YOUR GOAL
Output the full listing below exactly; the images stay out.

WORKING DATA
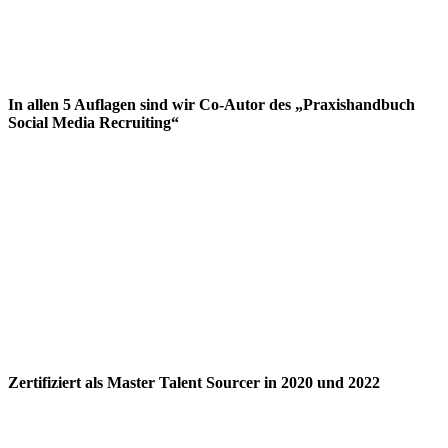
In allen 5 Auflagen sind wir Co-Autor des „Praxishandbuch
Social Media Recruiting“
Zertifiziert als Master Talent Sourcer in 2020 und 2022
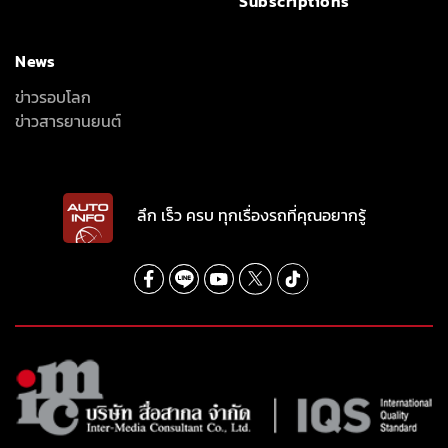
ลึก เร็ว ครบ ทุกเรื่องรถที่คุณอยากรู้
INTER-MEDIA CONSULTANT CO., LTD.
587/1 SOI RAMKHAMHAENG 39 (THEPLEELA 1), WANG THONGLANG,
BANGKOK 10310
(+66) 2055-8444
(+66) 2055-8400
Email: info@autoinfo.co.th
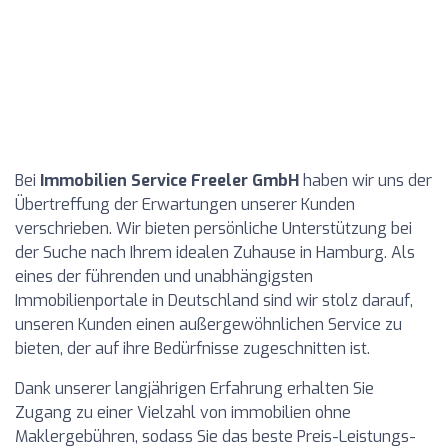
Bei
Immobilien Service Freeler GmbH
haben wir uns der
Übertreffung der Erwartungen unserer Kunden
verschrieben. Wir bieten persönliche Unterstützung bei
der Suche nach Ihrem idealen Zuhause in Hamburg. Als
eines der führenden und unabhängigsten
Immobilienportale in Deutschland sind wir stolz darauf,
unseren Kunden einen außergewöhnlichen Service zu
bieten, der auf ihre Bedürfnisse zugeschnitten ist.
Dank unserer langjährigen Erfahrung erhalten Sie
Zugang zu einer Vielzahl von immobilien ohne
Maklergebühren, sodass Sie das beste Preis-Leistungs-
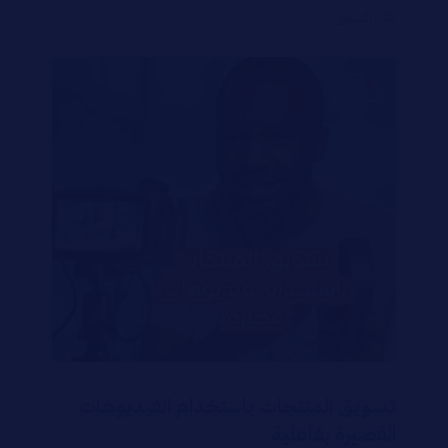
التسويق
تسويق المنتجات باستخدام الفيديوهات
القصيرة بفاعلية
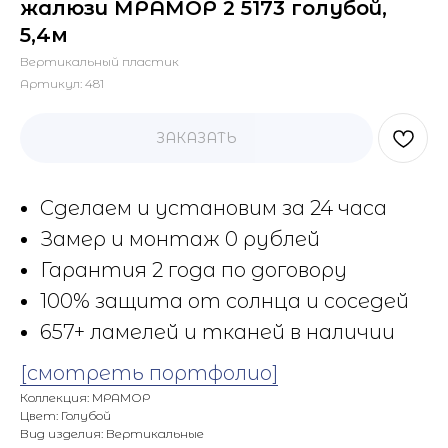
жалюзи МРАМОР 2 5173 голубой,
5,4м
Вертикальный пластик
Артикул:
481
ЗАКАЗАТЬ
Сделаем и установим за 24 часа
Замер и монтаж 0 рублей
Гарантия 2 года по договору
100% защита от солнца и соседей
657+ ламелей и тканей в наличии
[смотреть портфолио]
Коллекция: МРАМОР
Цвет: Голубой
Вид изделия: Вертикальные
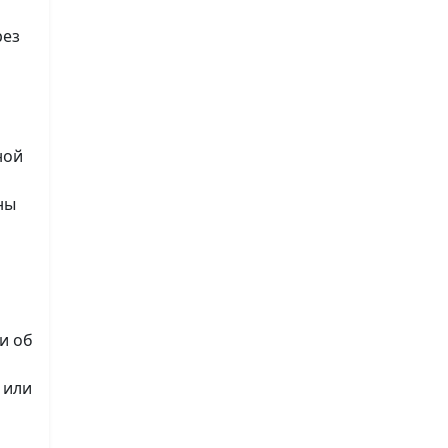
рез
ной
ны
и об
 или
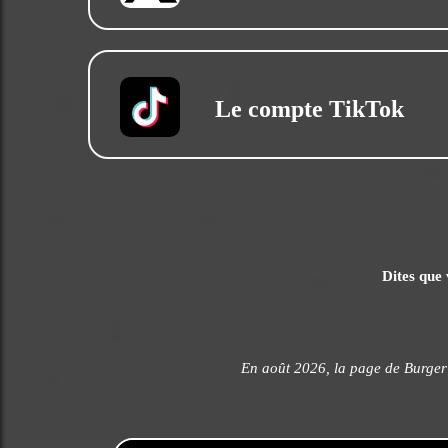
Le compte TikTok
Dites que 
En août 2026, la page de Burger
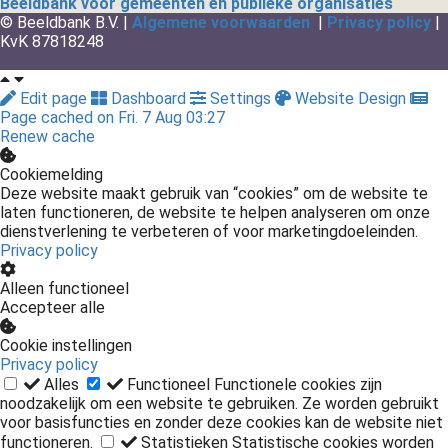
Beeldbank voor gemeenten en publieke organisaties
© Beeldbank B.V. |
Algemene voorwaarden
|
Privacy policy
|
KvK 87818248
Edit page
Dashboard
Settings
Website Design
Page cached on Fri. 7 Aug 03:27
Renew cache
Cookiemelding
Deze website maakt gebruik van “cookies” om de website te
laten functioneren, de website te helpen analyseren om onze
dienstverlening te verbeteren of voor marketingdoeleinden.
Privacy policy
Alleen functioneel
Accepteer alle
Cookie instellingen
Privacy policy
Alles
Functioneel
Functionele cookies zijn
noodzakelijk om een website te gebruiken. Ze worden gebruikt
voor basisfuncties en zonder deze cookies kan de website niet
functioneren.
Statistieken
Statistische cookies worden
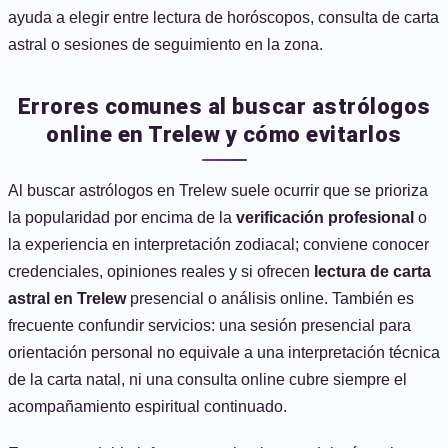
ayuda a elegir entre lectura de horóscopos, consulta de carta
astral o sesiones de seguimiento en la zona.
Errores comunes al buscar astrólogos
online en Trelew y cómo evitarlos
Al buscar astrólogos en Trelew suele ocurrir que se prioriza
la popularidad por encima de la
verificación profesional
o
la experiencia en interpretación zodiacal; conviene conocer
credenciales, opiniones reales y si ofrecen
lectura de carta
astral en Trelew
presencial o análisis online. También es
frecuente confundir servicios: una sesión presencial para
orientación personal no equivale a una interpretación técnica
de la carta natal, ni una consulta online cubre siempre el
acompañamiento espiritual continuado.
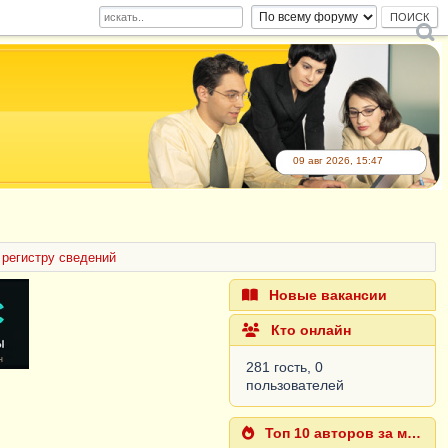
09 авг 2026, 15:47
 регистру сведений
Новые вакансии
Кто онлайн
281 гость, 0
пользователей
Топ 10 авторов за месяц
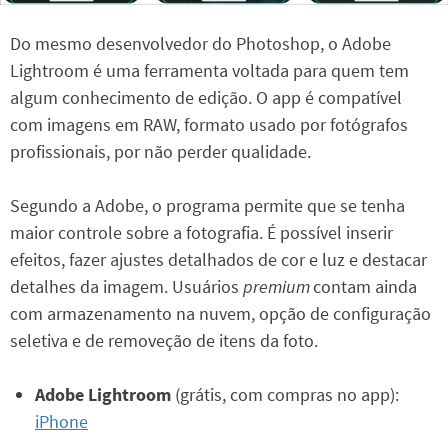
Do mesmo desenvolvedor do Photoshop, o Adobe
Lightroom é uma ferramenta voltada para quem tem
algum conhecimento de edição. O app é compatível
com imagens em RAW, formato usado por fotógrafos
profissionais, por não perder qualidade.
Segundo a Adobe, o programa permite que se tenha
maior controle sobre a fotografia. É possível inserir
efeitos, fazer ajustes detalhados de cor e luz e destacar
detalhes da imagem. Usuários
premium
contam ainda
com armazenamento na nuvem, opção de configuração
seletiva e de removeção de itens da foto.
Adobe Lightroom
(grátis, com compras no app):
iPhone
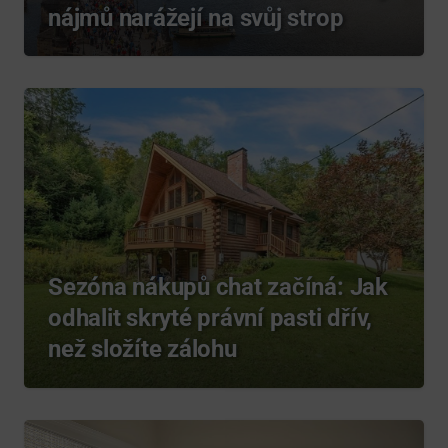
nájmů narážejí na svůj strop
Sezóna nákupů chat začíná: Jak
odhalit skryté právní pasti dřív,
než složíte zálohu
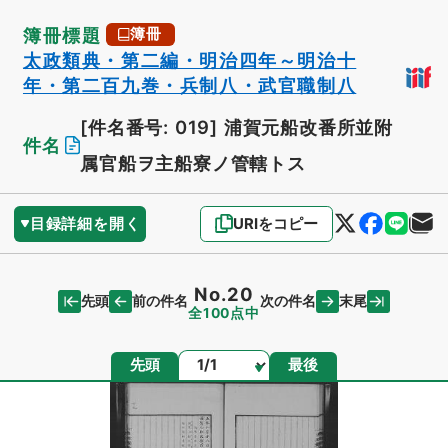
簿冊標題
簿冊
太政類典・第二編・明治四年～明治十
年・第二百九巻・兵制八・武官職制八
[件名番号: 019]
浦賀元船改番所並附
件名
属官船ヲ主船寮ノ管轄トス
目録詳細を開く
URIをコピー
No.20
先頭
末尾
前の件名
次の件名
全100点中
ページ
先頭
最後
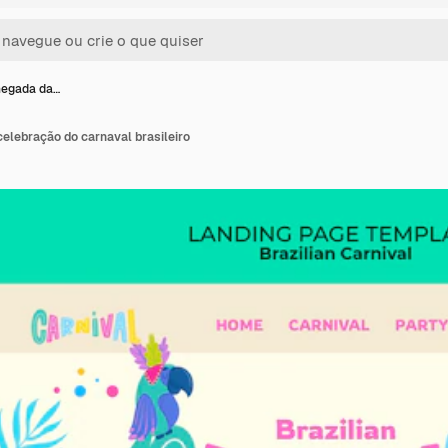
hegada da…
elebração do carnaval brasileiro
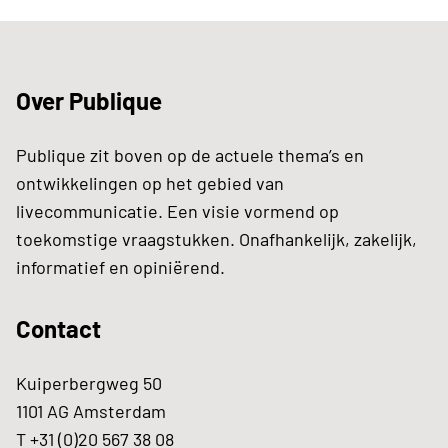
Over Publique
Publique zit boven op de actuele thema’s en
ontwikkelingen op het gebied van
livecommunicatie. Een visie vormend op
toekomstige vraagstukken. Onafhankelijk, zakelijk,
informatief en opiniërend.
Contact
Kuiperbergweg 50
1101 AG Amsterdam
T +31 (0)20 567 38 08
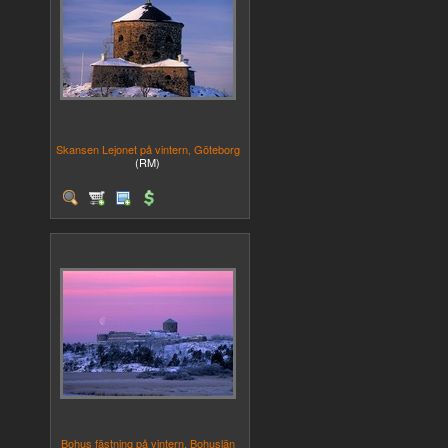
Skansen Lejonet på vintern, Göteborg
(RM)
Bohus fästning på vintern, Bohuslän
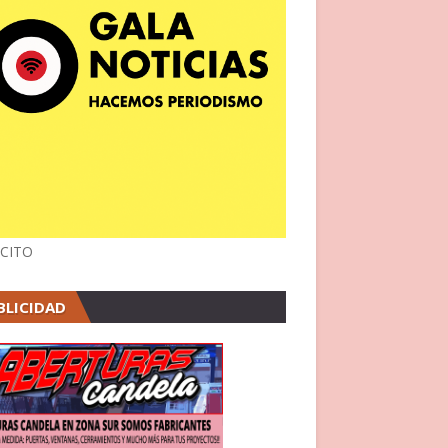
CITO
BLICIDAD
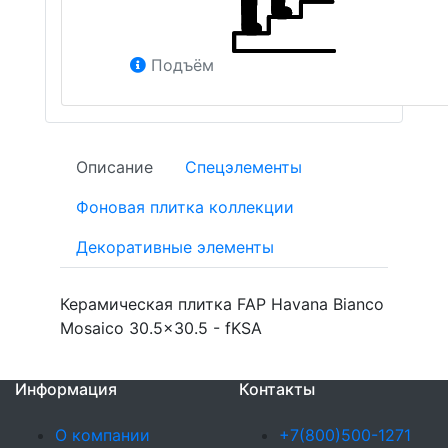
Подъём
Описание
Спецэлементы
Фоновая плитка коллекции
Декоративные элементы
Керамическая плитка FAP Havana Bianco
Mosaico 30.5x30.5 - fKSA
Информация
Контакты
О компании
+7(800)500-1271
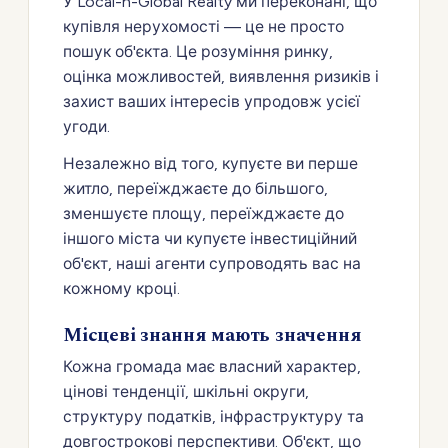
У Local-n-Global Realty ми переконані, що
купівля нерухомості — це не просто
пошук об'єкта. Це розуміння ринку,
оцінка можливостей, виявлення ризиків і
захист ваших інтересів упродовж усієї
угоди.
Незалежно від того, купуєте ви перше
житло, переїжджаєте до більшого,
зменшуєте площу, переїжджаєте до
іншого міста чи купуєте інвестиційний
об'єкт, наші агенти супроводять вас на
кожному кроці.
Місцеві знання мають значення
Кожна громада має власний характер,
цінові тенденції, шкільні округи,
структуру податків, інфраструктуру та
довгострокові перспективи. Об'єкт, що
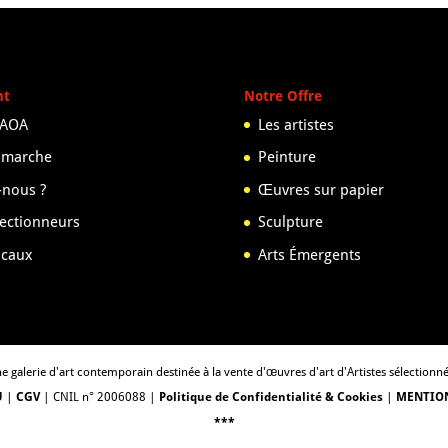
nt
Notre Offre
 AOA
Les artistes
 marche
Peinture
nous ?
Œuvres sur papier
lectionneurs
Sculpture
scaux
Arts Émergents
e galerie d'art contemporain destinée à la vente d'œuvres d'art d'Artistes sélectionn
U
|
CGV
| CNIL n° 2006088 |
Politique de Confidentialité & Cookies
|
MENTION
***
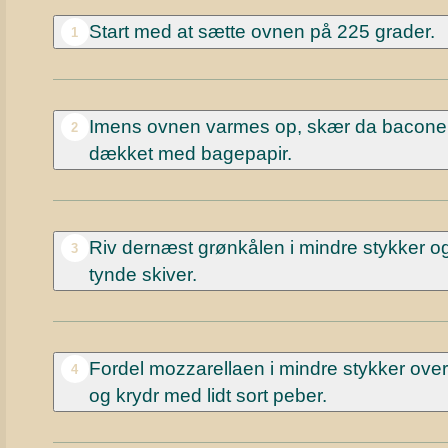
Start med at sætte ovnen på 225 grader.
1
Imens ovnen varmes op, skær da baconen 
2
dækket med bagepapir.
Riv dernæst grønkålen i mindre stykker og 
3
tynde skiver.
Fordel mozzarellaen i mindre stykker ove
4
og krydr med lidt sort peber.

SOLUTION TO THIS PROBLEM
In allen 5 Auflagen sind wir Co-Autor des „Praxishandbuch
Social Media Recruiting“
Zertifiziert als Master Talent Sourcer in 2020 und 2022
ลึก เร็ว ครบ ทุกเรื่องรถที่คุณอยากรู้
INTER-MEDIA CONSULTANT CO., LTD.
587/1 SOI RAMKHAMHAENG 39 (THEPLEELA 1), WANG THONGLANG,
BANGKOK 10310
(+66) 2055-8444
(+66) 2055-8400
Email: info@autoinfo.co.th
Bei
Immobilien Service Freeler GmbH
haben wir uns der
Übertreffung der Erwartungen unserer Kunden
verschrieben. Wir bieten persönliche Unterstützung bei
der Suche nach Ihrem idealen Zuhause in Hamburg. Als
eines der führenden und unabhängigsten
Immobilienportale in Deutschland sind wir stolz darauf,
unseren Kunden einen außergewöhnlichen Service zu
bieten, der auf ihre Bedürfnisse zugeschnitten ist.
Dank unserer langjährigen Erfahrung erhalten Sie
Zugang zu einer Vielzahl von immobilien ohne
Maklergebühren, sodass Sie das beste Preis-Leistungs-
التسويق
تسويق المنتجات باستخدام الفيديوهات
القصيرة بفاعلية
жалюзи МРАМОР 2 5173 голубой,
5,4м
Вертикальный пластик
Артикул:
481
ЗАКАЗАТЬ
Сделаем и установим за 24 часа
Замер и монтаж 0 рублей
Гарантия 2 года по договору
100% защита от солнца и соседей
657+ ламелей и тканей в наличии
[смотреть портфолио]
Коллекция: МРАМОР
Цвет: Голубой
Вид изделия: Вертикальные
рез
ной
ны
и об
 или
Le compte TikTok
Dites que 
En août 2026, la page de Burger
Beeldbank voor gemeenten en publieke organisaties
© Beeldbank B.V. |
Algemene voorwaarden
|
Privacy policy
|
KvK 87818248
Edit page
Dashboard
Settings
Website Design
Page cached on Fri. 7 Aug 03:27
Renew cache
Cookiemelding
Deze website maakt gebruik van “cookies” om de website te
laten functioneren, de website te helpen analyseren om onze
dienstverlening te verbeteren of voor marketingdoeleinden.
Privacy policy
Alleen functioneel
Accepteer alle
Cookie instellingen
Privacy policy
Alles
Functioneel
Functionele cookies zijn
noodzakelijk om een website te gebruiken. Ze worden gebruikt
voor basisfuncties en zonder deze cookies kan de website niet
functioneren.
Statistieken
Statistische cookies worden
ayuda a elegir entre lectura de horóscopos, consulta de carta
astral o sesiones de seguimiento en la zona.
Errores comunes al buscar astrólogos
online en Trelew y cómo evitarlos
Al buscar astrólogos en Trelew suele ocurrir que se prioriza
la popularidad por encima de la
verificación profesional
o
la experiencia en interpretación zodiacal; conviene conocer
credenciales, opiniones reales y si ofrecen
lectura de carta
astral en Trelew
presencial o análisis online. También es
frecuente confundir servicios: una sesión presencial para
orientación personal no equivale a una interpretación técnica
de la carta natal, ni una consulta online cubre siempre el
acompañamiento espiritual continuado.
09 авг 2026, 15:47
 регистру сведений
Новые вакансии
Кто онлайн
281 гость, 0
пользователей
Топ 10 авторов за месяц
Do mesmo desenvolvedor do Photoshop, o Adobe
Lightroom é uma ferramenta voltada para quem tem
algum conhecimento de edição. O app é compatível
com imagens em RAW, formato usado por fotógrafos
profissionais, por não perder qualidade.
Segundo a Adobe, o programa permite que se tenha
maior controle sobre a fotografia. É possível inserir
efeitos, fazer ajustes detalhados de cor e luz e destacar
detalhes da imagem. Usuários
premium
contam ainda
com armazenamento na nuvem, opção de configuração
seletiva e de removeção de itens da foto.
Adobe Lightroom
(grátis, com compras no app):
iPhone
nájmů narážejí na svůj strop
Sezóna nákupů chat začíná: Jak
odhalit skryté právní pasti dřív,
než složíte zálohu
簿冊標題
簿冊
太政類典・第二編・明治四年～明治十
年・第二百九巻・兵制八・武官職制八
[件名番号: 019]
浦賀元船改番所並附
件名
属官船ヲ主船寮ノ管轄トス
目録詳細を開く
URIをコピー
No.20
先頭
末尾
前の件名
次の件名
全100点中
ページ
先頭
最後
hegada da…
elebração do carnaval brasileiro
Over Publique
Publique zit boven op de actuele thema’s en
ontwikkelingen op het gebied van
livecommunicatie. Een visie vormend op
toekomstige vraagstukken. Onafhankelijk, zakelijk,
informatief en opiniërend.
Contact
Kuiperbergweg 50
1101 AG Amsterdam
T +31 (0)20 567 38 08
Skansen Lejonet på vintern, Göteborg
(RM)
Bohus fästning på vintern, Bohuslän
CITO
BLICIDAD
Подъём
Описание
Спецэлементы
Фоновая плитка коллекции
Декоративные элементы
Керамическая плитка FAP Havana Bianco
Mosaico 30.5x30.5 - fKSA
Информация
Контакты
О компании
+7(800)500-1271
У Local-n-Global Realty ми переконані, що
купівля нерухомості — це не просто
пошук об'єкта. Це розуміння ринку,
оцінка можливостей, виявлення ризиків і
захист ваших інтересів упродовж усієї
угоди.
Незалежно від того, купуєте ви перше
житло, переїжджаєте до більшого,
зменшуєте площу, переїжджаєте до
іншого міста чи купуєте інвестиційний
об'єкт, наші агенти супроводять вас на
кожному кроці.
Місцеві знання мають значення
Кожна громада має власний характер,
цінові тенденції, шкільні округи,
структуру податків, інфраструктуру та
довгострокові перспективи. Об'єкт, що
nt
Notre Offre
 AOA
Les artistes
 marche
Peinture
nous ?
Œuvres sur papier
lectionneurs
Sculpture
scaux
Arts Émergents
e galerie d'art contemporain destinée à la vente d'œuvres d'art d'Artistes sélectionn
U
|
CGV
| CNIL n° 2006088 |
Politique de Confidentialité & Cookies
|
MENTION
***
Start med at sætte ovnen på 225 grader.
1
Imens ovnen varmes op, skær da baconen 
2
dækket med bagepapir.
Riv dernæst grønkålen i mindre stykker og 
3
tynde skiver.
Fordel mozzarellaen i mindre stykker ove
4
og krydr med lidt sort peber.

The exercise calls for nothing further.